Desde cuando era una niña, para llegar a mi Colegio "La Providencia" en el cual me eduqué, siempre tenía que cruzar por la Plaza De La Independencia, al pié del Palacio de Gobierno.
Miraba con curiosidad a mucha gente mayor, hoy llamada "de la tercera edad", que elegantemente vestidos con su terno de casimir, ocupaban casi todas las bancas de la Plaza. Conversavan muy amenamente, y reían alegremente. En el libro escrito por Edgar Freire Rubio "Quito, tradiciones, testimonios y nostalgia", nos relata sobre esta sana costumbre de la reunión de los jubilados.
En el presente,también se reúnen en un café en el barrio de La Mariscal, para rememorar el viejo Quito. Dice la gente que aquí van los más pudientes, o sea los que tienen una situación económica más holgada. Hay muchos que viven en las afueras de Quito, como en San Rafael, Cumbayá. Cuentan sus anegdotas de cuando trabajaban. Compañías como la General Motor. También hay periodistas retirados: fotógrafos. Unos llegan conduciendo su propio vehículo y otros utilizando los buses públicos. Pero no faltan a la cita. Se entretienen mirando a la gente caminar apresuradamente, en dirección a sus trabajos. Otros miran la TV, CNN en español. Otras veces se enfrascan en discusiones sobre política nacional. Les gusta estar enterados leyendo los diarios matutinos.
En mi último viaje a mi querida ciudad de Quito, observé en los cafetines de La Mariscal,que había entre los jubilados, desde quizá 60 años hasta 82 y más. Conversé con uno de ellos, y muy risueñamente me dijo: "acompáñenos y verá que la pena se le vá" . Su cabeza blanca como la nieve se destacaba de entre todos los que ocupaban las mesas a esa hora del día. Al caer la tarde, se retiran, seguramente hacia sus hogares. Pronto comienza a llenarse los cafetines de jóvenes del Quito noctámbulo.

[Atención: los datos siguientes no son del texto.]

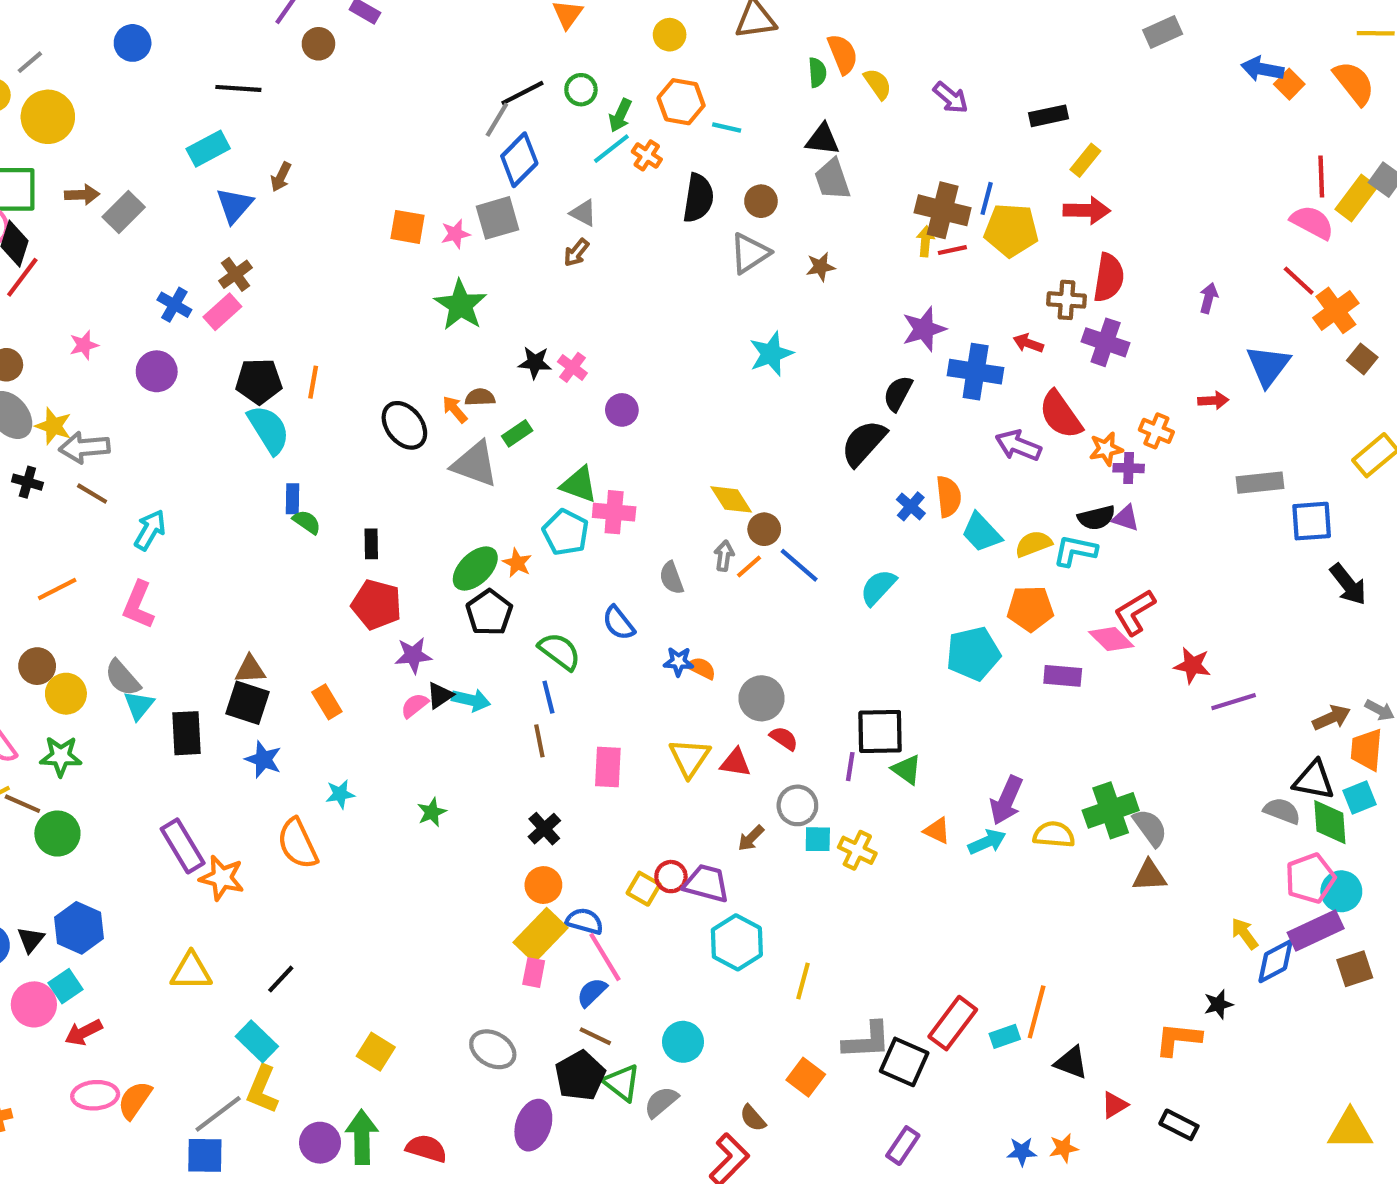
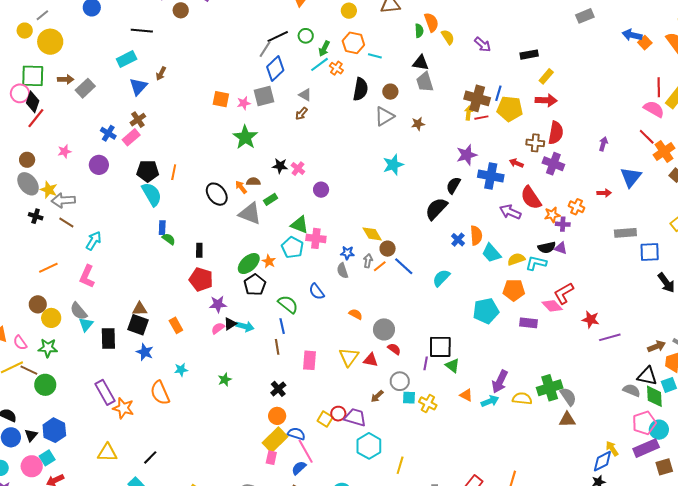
blue star: (679, 662) -> (347, 253), moved
blue diamond: (1275, 961) -> (602, 461), moved

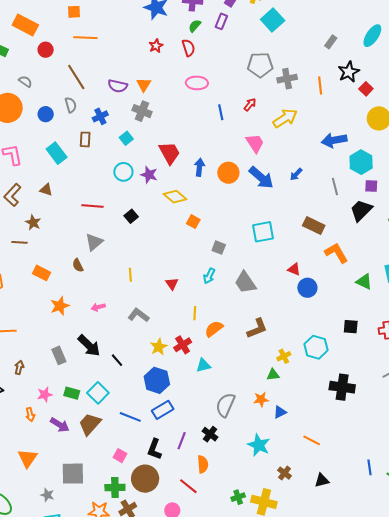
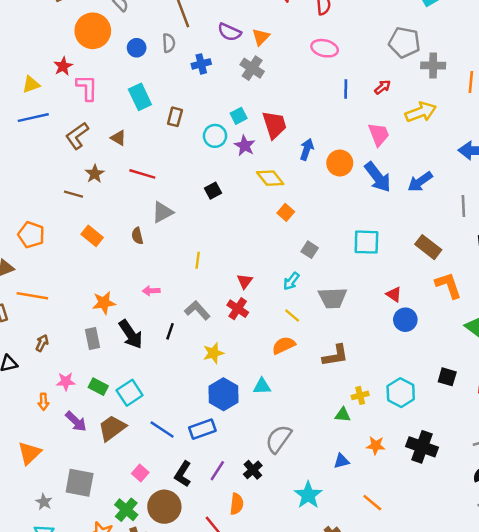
cyan square: (126, 138) -> (239, 116), moved
brown rectangle: (85, 139) -> (175, 117), moved
blue arrow: (296, 174) -> (420, 182), size x1.5
red line: (93, 206) -> (142, 174), moved
gray trapezoid: (245, 282) -> (333, 298), turned -70
orange star: (60, 306) -> (104, 303), moved
yellow line: (195, 313) -> (292, 315), moved, turned -64
red cross: (183, 345) -> (238, 309), moved, turned -36
black line: (117, 360) -> (170, 331), moved, turned 48
blue hexagon: (157, 380) -> (223, 394), moved
orange star: (261, 399) -> (376, 446), moved
green cross: (115, 487) -> (126, 510), turned 30

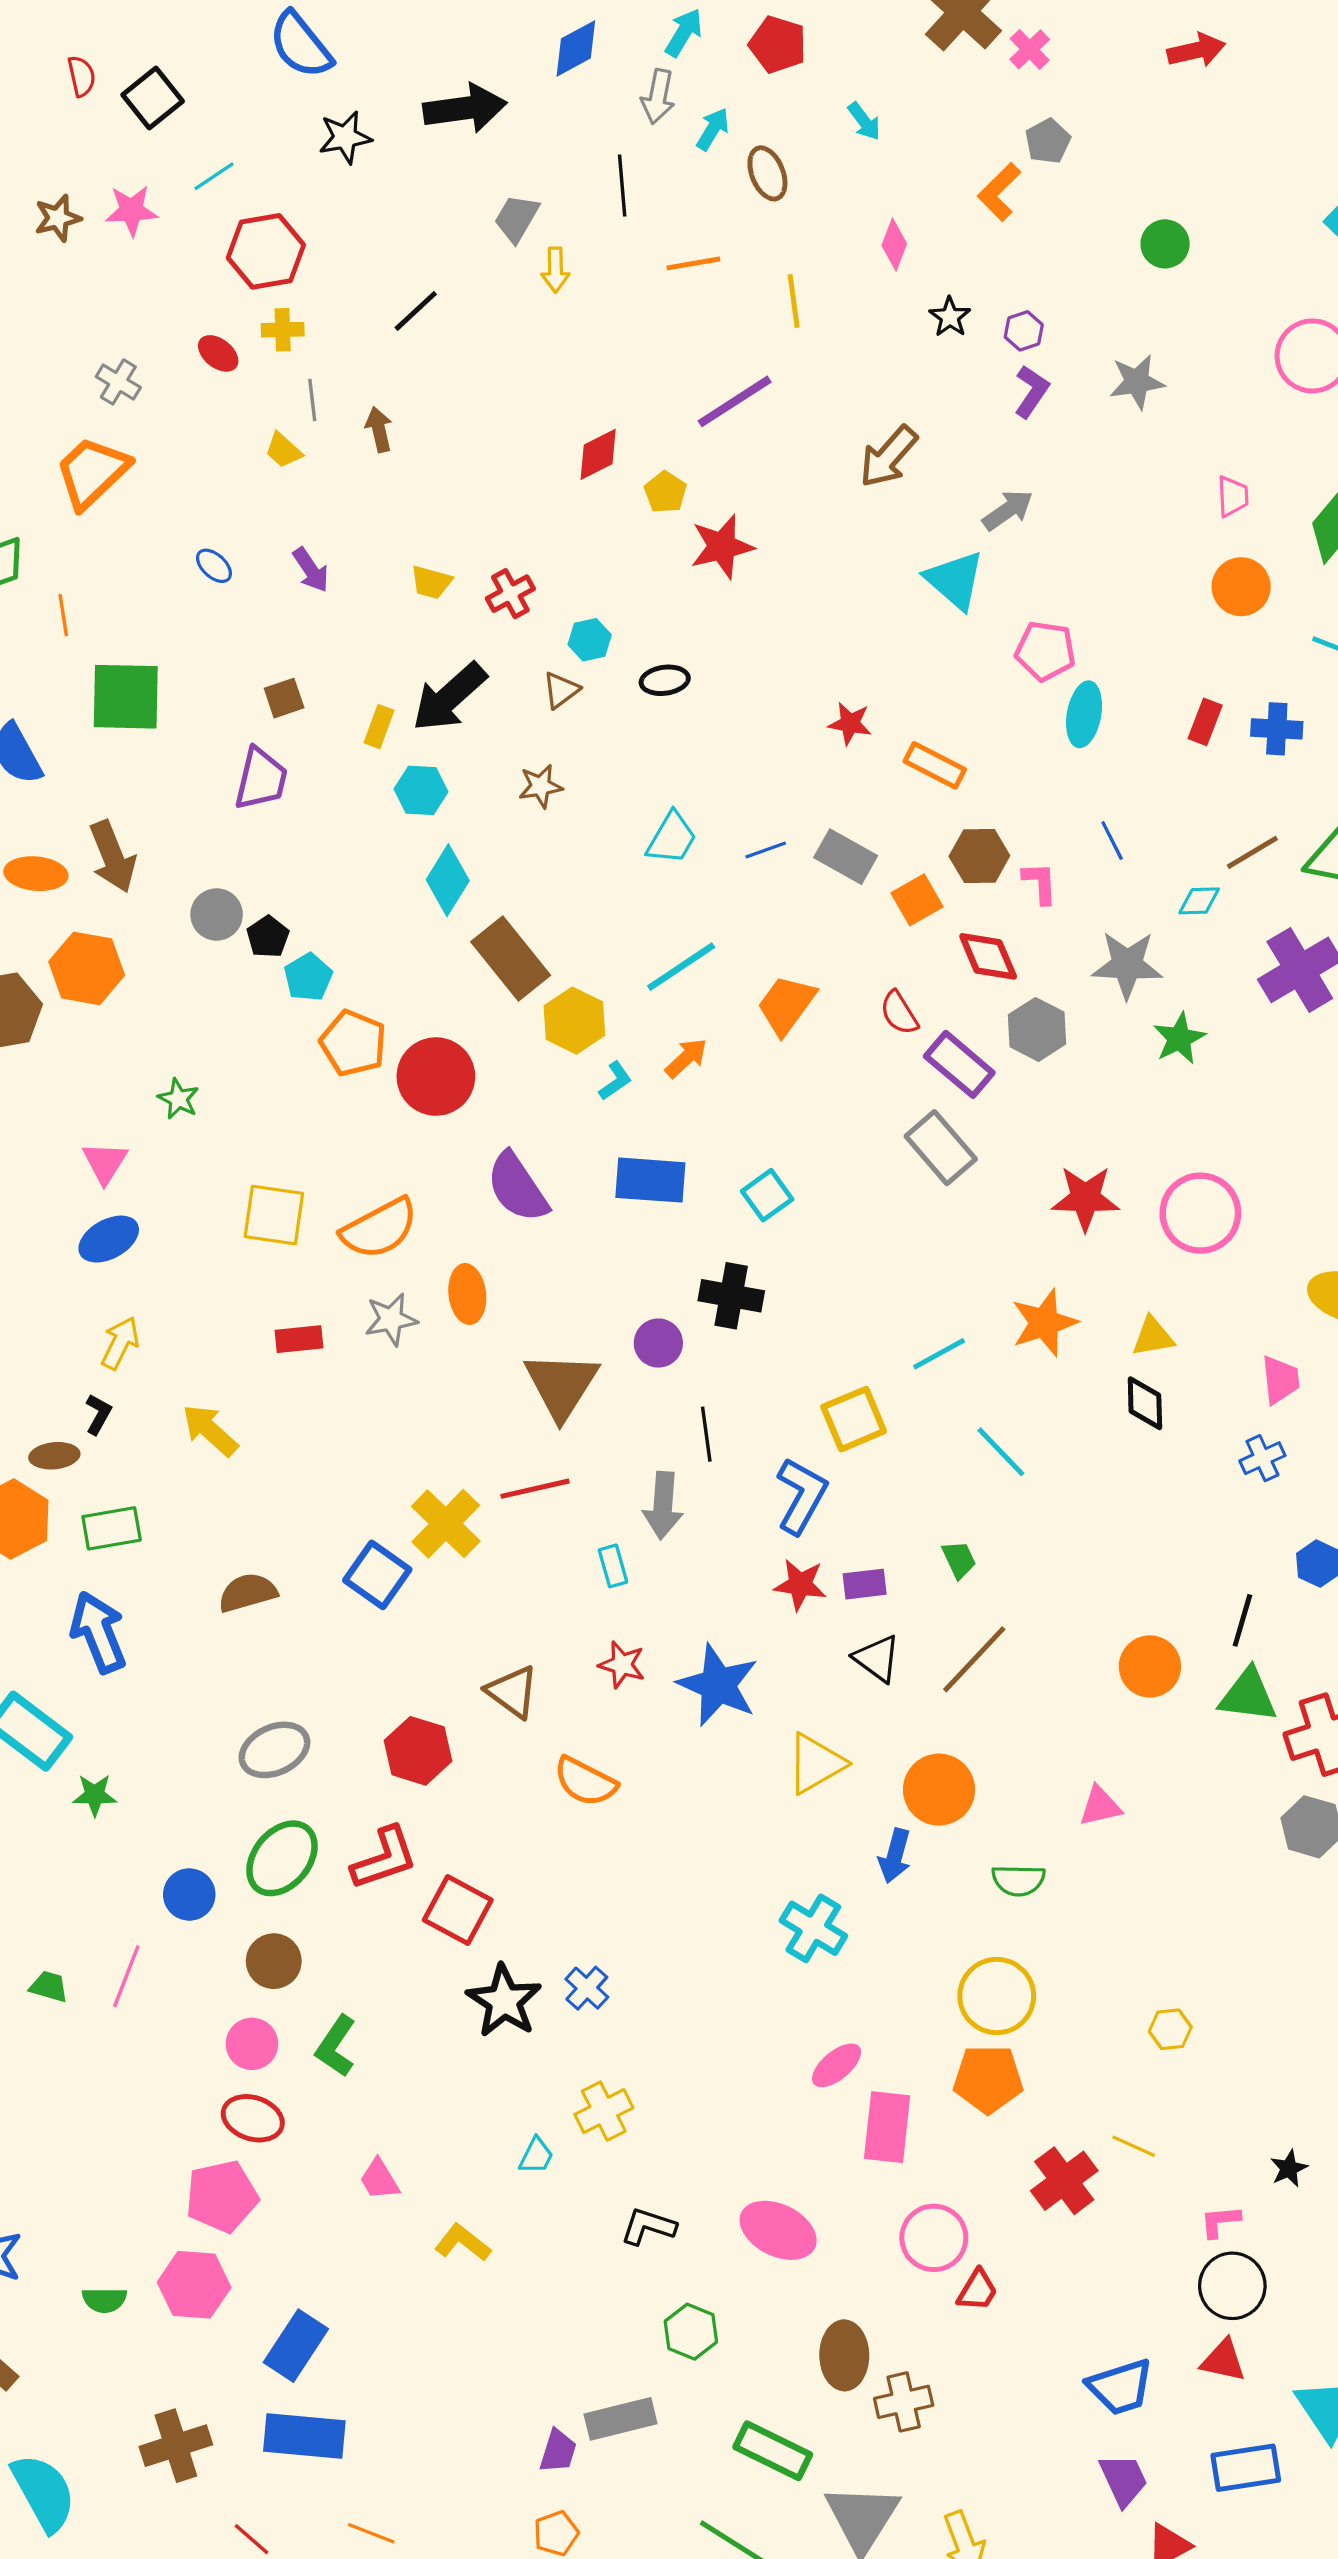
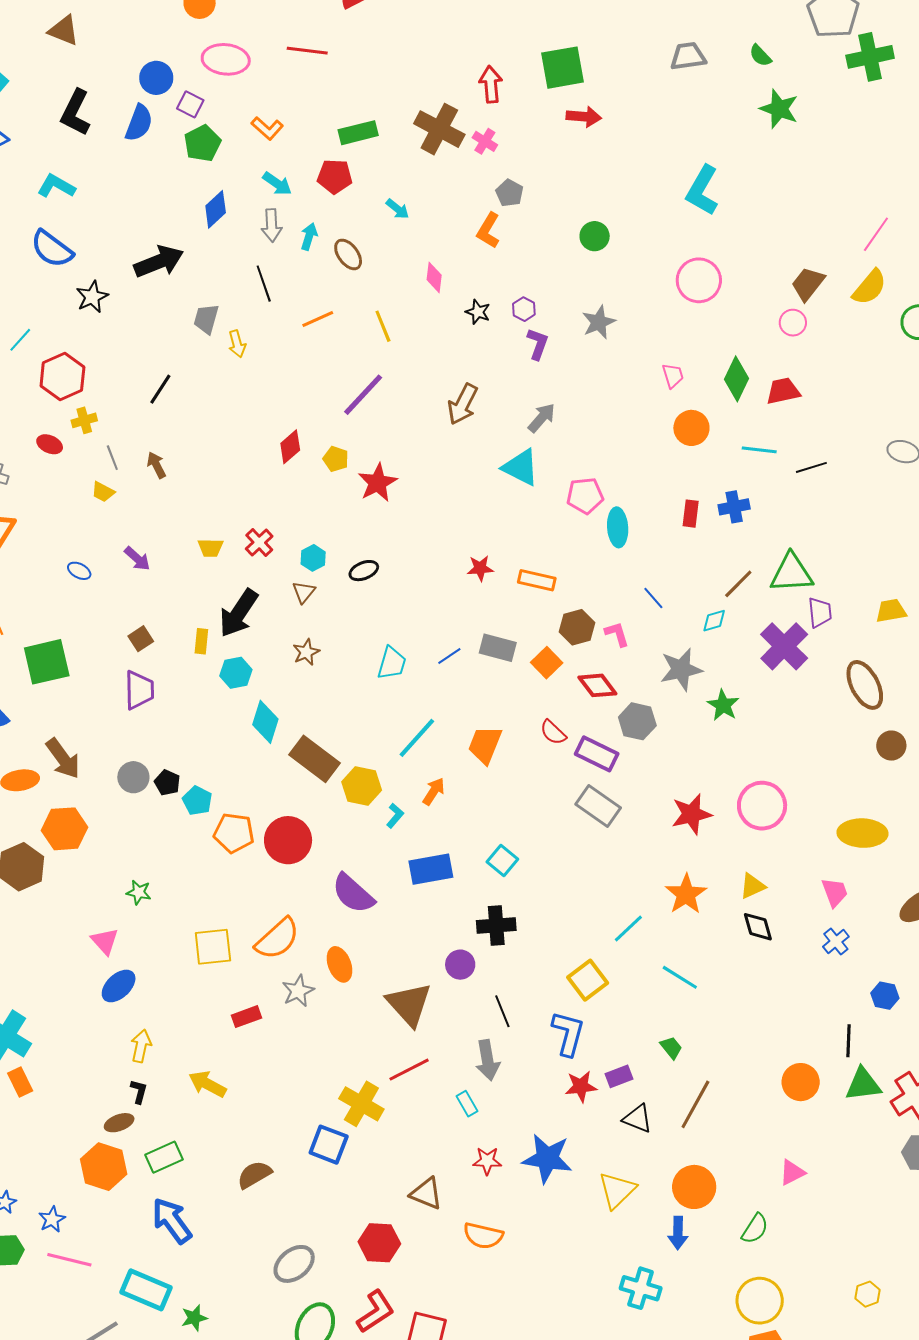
cyan arrow: (684, 33) -> (277, 184), turned 108
red arrow: (1196, 50) -> (584, 117), turned 32
green semicircle: (1018, 1880) -> (755, 1229), turned -44

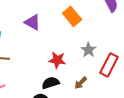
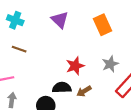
red star: (57, 60) -> (75, 66), turned 30
brown arrow: (81, 83) -> (84, 91), moved

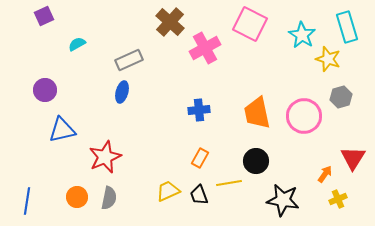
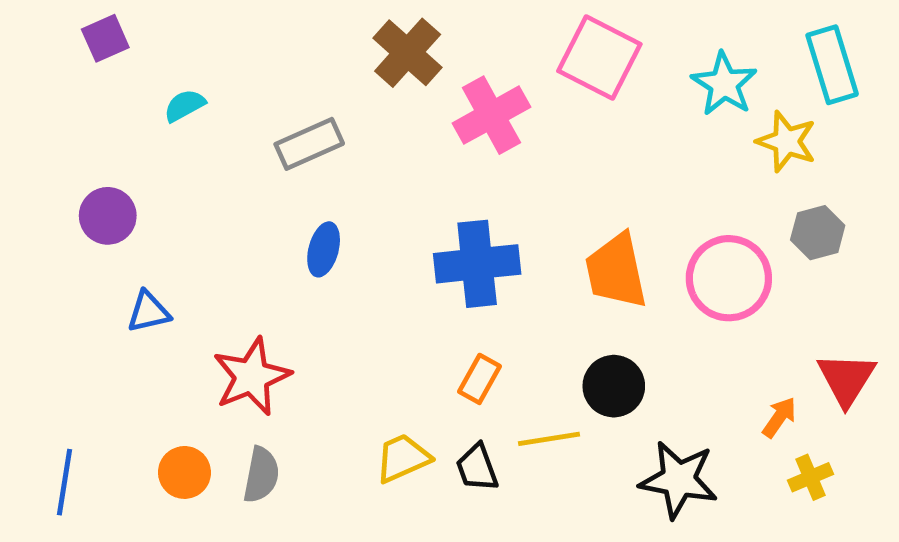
blue ellipse: (122, 92) -> (324, 249), moved
blue cross: (199, 110) -> (477, 264), size x1.6
blue triangle: (62, 130) -> (149, 312), size x0.7

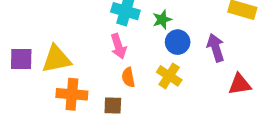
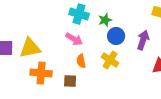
pink arrow: (118, 46) -> (74, 39), turned -42
purple arrow: (216, 48) -> (143, 40), turned 36

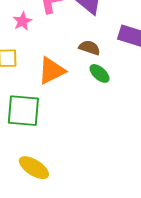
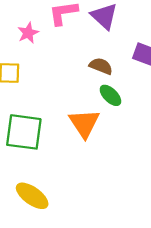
orange triangle: (52, 71) -> (84, 123), moved, turned -40

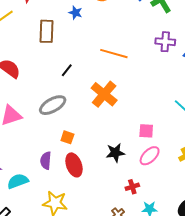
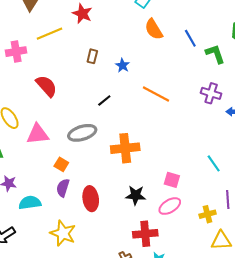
blue star: (75, 13) -> (123, 65), moved
brown rectangle: (46, 31) -> (92, 56), size x0.6
orange cross: (104, 94) -> (125, 148), moved, turned 32
orange square: (67, 137) -> (61, 164), moved
red cross: (132, 187) -> (145, 234), size x1.6

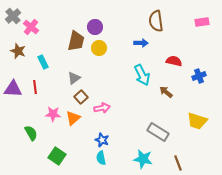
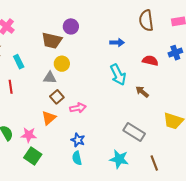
brown semicircle: (156, 21) -> (146, 20), moved
brown trapezoid: (76, 41) -> (52, 41), turned 90
yellow circle: (99, 48) -> (62, 64), moved
blue cross: (199, 76) -> (175, 53), moved
gray triangle: (74, 78) -> (50, 78), turned 40
pink star: (53, 114) -> (29, 135), moved

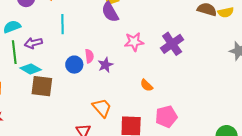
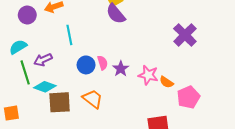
pink star: (134, 42) -> (148, 75), moved, turned 30
blue circle: (74, 65) -> (86, 65), moved
orange trapezoid: (102, 108) -> (93, 99), moved
pink pentagon: (166, 117) -> (188, 97), moved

En este mismo barrio de La Mariscal, se encuentra mi querida y recordada Iglesa "Santa Teresita". Antes de radicarme definitivamente aquí en esta bonita y turística ciudad de San Antonio, TX, Estados Unidos de Norte América, trabajaba como voluntaria en Santa Teresita. Enseñaba arte. Las profesoras no teníamos sueldo,pero las alumnas si pagaban una módica pensión, misma que servía para incrementar el presupuesto del dispensario médico, mismo que proporcionaba atención a las personas que llegaban del Oriente Ecuatoriano.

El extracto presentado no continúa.